Whether national courts will treat AI-assisted awards differently at the enforcement or vacatur stage remains an open question. What is clear, however, is that large-scale AI use in arbitration will be scrutinized through the lens of consent, transparency, human oversight, and procedural fairness. In that sense, AI-led arbitration does not eliminate traditional concerns about legitimacy, it reframes them, placing renewed emphasis on how technology is integrated, supervised, and disclosed within the arbitral process. Future models that move closer to fully automated adjudication are likely to collide with these requirements unless they retain a clearly identified human in the loop capable of explaining, revising, and ultimately owning the decision.

IV. A Human in the loop, the future of AI in Arbitration

The phrase "human in the loop" began as a technical way to describe a person inside a system's chain of action and response.[2] The "loop" is the cycle: information comes in, a decision is made, something happens, and the result feeds back into the next decision.
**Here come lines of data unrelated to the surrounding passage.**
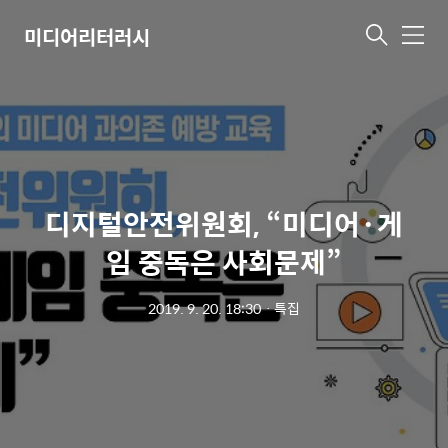
미디어리터러시
메
뉴
디지털안전위원회, “미디어·게
임 중독은 사회문제”
2019. 9. 20. 18:30
ㆍ
특집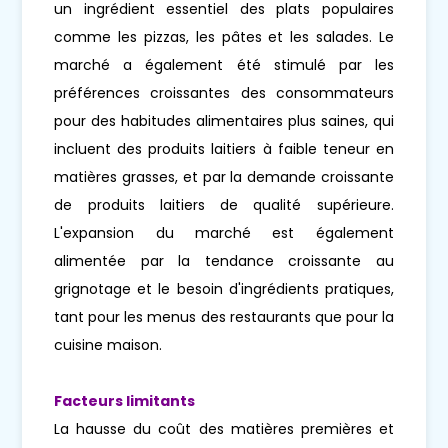
un ingrédient essentiel des plats populaires
comme les pizzas, les pâtes et les salades. Le
marché a également été stimulé par les
préférences croissantes des consommateurs
pour des habitudes alimentaires plus saines, qui
incluent des produits laitiers à faible teneur en
matières grasses, et par la demande croissante
de produits laitiers de qualité supérieure.
L'expansion du marché est également
alimentée par la tendance croissante au
grignotage et le besoin d'ingrédients pratiques,
tant pour les menus des restaurants que pour la
cuisine maison.
Facteurs limitants
La hausse du coût des matières premières et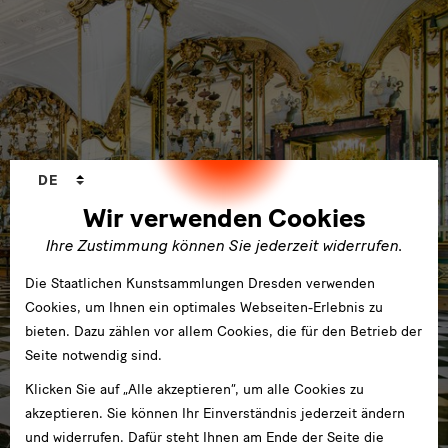
Sprachwechsler
DE
Wir verwenden Cookies
Ihre Zustimmung können Sie jederzeit widerrufen.
Die Staatlichen Kunstsammlungen Dresden verwenden
Cookies, um Ihnen ein optimales Webseiten-Erlebnis zu
bieten. Dazu zählen vor allem Cookies, die für den Betrieb der
Seite notwendig sind.
Klicken Sie auf „Alle akzeptieren“, um alle Cookies zu
akzeptieren. Sie können Ihr Einverständnis jederzeit ändern
und widerrufen. Dafür steht Ihnen am Ende der Seite die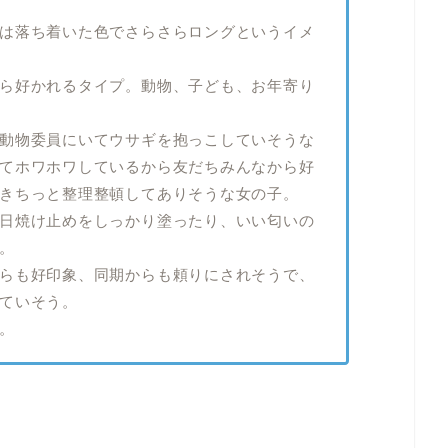
は落ち着いた色でさらさらロングというイメ
ら好かれるタイプ。動物、子ども、お年寄り
動物委員にいてウサギを抱っこしていそうな
てホワホワしているから友だちみんなから好
きちっと整理整頓してありそうな女の子。
日焼け止めをしっかり塗ったり、いい匂いの
。
らも好印象、同期からも頼りにされそうで、
ていそう。
。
The term stuck because it captures a powerful idea: the human is not merely watching the machine, but sensing, judging, correcting, and sometimes overruling it. Today, in automation and AI, it points to a larger question: where should human judgment still enter when machines can act on their own? The question is no longer whether artificial intelligence will play a role in arbitration, but how far that role will extend.

At the limited end of the spectrum, AI tools that assist with document organization, bundle preparation, and legal research are already embedded in arbitral practice. At an intermediate level, data-driven tools are reshaping arbitrator selection by aggregating experience, mapping conflicts, and expanding visibility beyond familiar networks. At the most ambitious end, initiatives such as the AAA-ICDR's AI-led arbitration framework demonstrate that institutions are prepared to experiment with AI at the adjudicative core of the process. Taken together, these developments suggest that AI-enabled arbitrator tools are likely to become a permanent feature of institutional arbitration. If that is the direction of travel, the arbitration community must be prepared. Preparation, in this context, means not only learning how to use AI tools, but also articulating where human control, responsibility, and explanation must remain non-negotiable.

Those preparations begin with restraint. The efficiency gains offered by AI, speed, cost reduction, and analytical support, are real, but they do not diminish the need for diligence, verification, and professional judgment. The documented incidents of hallucinated authorities, and sanctioned filings, underscore that even limited AI use can undermine legal credibility, if outputs are treated as authoritative rather than provisional. In arbitration, where confidentiality and accuracy are paramount, AI must be approached as an assistive technology, not a substitute for human responsibility. As AI assumes a more structural role, particularly in arbitrator selection, its influence becomes normative as well as practical. Data-driven tools can broaden candidate pools and support more informed appointments, but they also operate on incomplete and historically skewed datasets. Without careful governance, they risk reinforcing repeat appointments and existing disparities rather than mitigating them. Transparency about data sources, critical interrogation of outputs, and continued human discretion, remain essential to preserving party autonomy, and confidence in the process. These are all dimensions of a human-in-the-loop architecture, in which people remain answerable for how AI is used and for the choices it ultimately informs.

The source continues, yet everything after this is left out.